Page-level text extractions
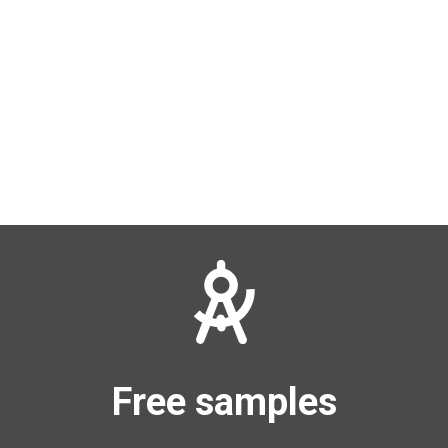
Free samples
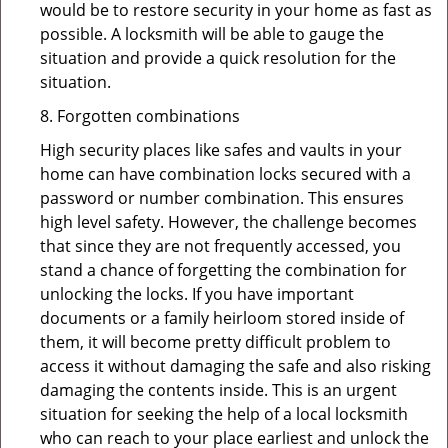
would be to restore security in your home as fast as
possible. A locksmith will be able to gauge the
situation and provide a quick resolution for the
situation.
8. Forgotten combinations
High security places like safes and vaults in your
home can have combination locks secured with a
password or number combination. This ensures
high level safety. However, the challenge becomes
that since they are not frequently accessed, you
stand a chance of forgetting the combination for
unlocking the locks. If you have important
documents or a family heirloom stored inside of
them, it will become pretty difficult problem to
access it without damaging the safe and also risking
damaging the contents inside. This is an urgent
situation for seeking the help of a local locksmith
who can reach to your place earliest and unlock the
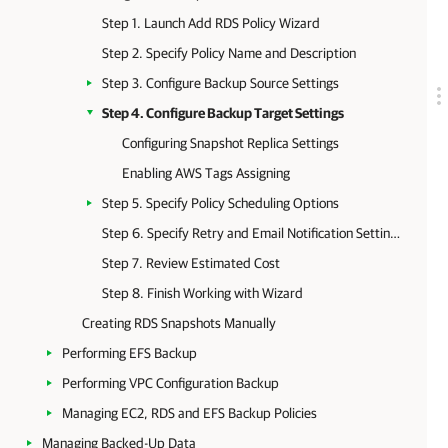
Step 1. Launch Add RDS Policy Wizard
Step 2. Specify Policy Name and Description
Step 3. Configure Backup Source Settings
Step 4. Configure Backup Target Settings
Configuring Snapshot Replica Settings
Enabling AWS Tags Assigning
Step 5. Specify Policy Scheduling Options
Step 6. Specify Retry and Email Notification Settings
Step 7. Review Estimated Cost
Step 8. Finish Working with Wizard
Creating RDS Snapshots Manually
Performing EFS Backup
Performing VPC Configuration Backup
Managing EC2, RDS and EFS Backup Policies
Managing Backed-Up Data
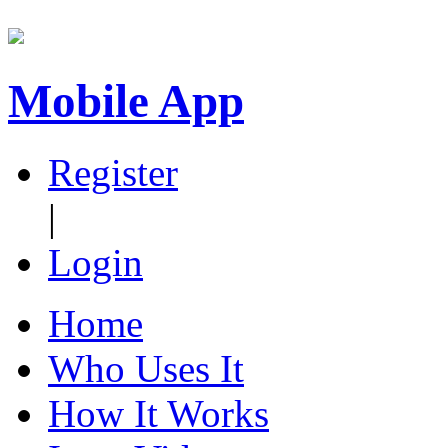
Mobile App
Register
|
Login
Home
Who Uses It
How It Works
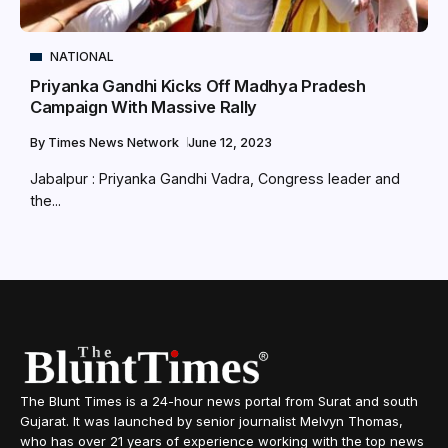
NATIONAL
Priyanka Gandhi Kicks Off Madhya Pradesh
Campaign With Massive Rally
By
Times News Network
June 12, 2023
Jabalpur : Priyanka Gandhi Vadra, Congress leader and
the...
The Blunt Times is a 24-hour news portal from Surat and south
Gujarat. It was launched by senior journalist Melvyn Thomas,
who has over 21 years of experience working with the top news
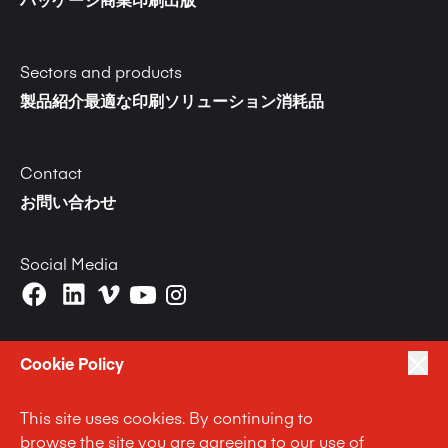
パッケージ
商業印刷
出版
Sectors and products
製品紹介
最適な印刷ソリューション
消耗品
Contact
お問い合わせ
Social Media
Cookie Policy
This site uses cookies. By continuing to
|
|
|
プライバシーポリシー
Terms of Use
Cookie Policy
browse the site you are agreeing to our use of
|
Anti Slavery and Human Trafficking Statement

→ **What you will do**: Scan the records above for the string "Priyanka", and copy every line where it turns up.

→ **Result of the task**:
Priyanka Gandhi Kicks Off Madhya Pradesh
Jabalpur : Priyanka Gandhi Vadra, Congress leader and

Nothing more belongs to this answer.